> WHAT IS REQUIRED
Every line below must be reproduced exactly; no pictures are to be included.

> Collected data
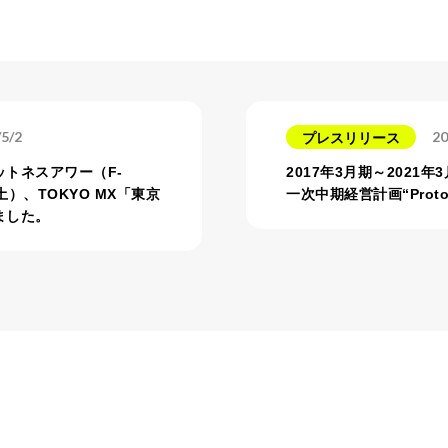
/5/2
20
プレスリリース
トネスアワー（F-
2017年3月期～2021
土）、TOKYO MX「東京
一次中期経営計画“Proto
ました。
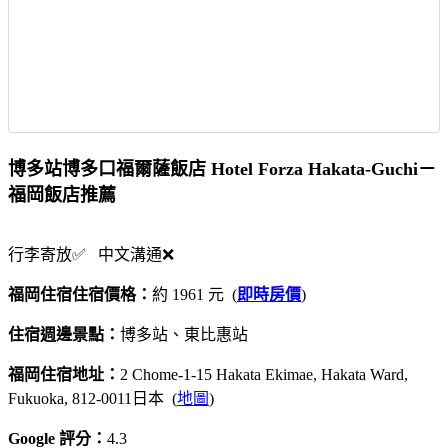
博多站博多口福爾薩飯店 Hotel Forza Hakata-Guchi－
福岡飯店推薦
行李寄放✅ 中文溝通❌
福岡住宿住宿價格：
約 1961 元 (
即時房價
)
住宿週邊景點：
博多站、東比惠站
福岡住宿地址：
2 Chome-1-15 Hakata Ekimae, Hakata Ward,
Fukuoka, 812-0011日本 (
地圖
)
Google 評分：
4.3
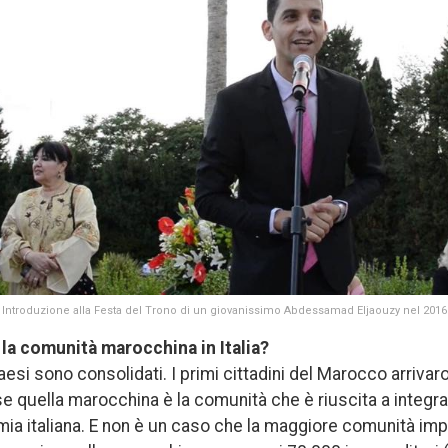
Introduzione alla Festa del Trono di un giovanissimo Abdessamad Eljaouzy nel 2016
 la comunità marocchina in Italia?
paesi sono consolidati. I primi cittadini del Marocco arrivaron
e quella marocchina è la comunità che è riuscita a integra
mia italiana. E non è un caso che la maggiore comunità imp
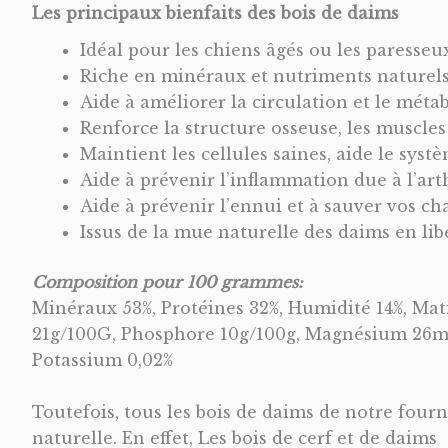
Les principaux bienfaits des bois de daims
Idéal pour les chiens âgés ou les paresse
Riche en minéraux et nutriments naturels
Aide à améliorer la circulation et le métab
Renforce la structure osseuse, les muscles 
Maintient les cellules saines, aide le sys
Aide à prévenir l’inflammation due à l’arth
Aide à prévenir l’ennui et à sauver vos ch
Issus de la mue naturelle des daims en lib
Composition pour 100 grammes:
Minéraux 53%, Protéines 32%, Humidité 14%, Mati
21g/100G, Phosphore 10g/100g, Magnésium 26mg
Potassium 0,02%
Toutefois, tous les bois de daims de notre fou
naturelle. En effet, Les bois de cerf et de dai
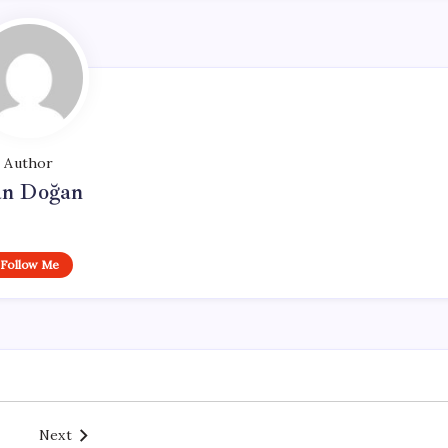
Author
n Doğan
Follow Me
Next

> TASK SOLUTION
/5/2
20
プレスリリース
トネスアワー（F-
2017年3月期～2021
土）、TOKYO MX「東京
一次中期経営計画“Proto
ました。
博多站博多口福爾薩飯店 Hotel Forza Hakata-Guchi－
福岡飯店推薦
行李寄放✅ 中文溝通❌
福岡住宿住宿價格：
約 1961 元 (
即時房價
)
住宿週邊景點：
博多站、東比惠站
福岡住宿地址：
2 Chome-1-15 Hakata Ekimae, Hakata Ward,
Fukuoka, 812-0011日本 (
地圖
)
Google 評分：
4.3
Introduzione alla Festa del Trono di un giovanissimo Abdessamad Eljaouzy nel 2016
 la comunità marocchina in Italia?
paesi sono consolidati. I primi cittadini del Marocco arrivaron
e quella marocchina è la comunità che è riuscita a integra
mia italiana. E non è un caso che la maggiore comunità imp
Les principaux bienfaits des bois de daims
Idéal pour les chiens âgés ou les paresse
Riche en minéraux et nutriments naturels
Aide à améliorer la circulation et le métab
Renforce la structure osseuse, les muscles 
Maintient les cellules saines, aide le sys
Aide à prévenir l’inflammation due à l’arth
Aide à prévenir l’ennui et à sauver vos ch
Issus de la mue naturelle des daims en lib
Composition pour 100 grammes:
Minéraux 53%, Protéines 32%, Humidité 14%, Mati
21g/100G, Phosphore 10g/100g, Magnésium 26mg
Potassium 0,02%
Toutefois, tous les bois de daims de notre fou
naturelle. En effet, Les bois de cerf et de dai
Author
n Doğan
Follow Me
Next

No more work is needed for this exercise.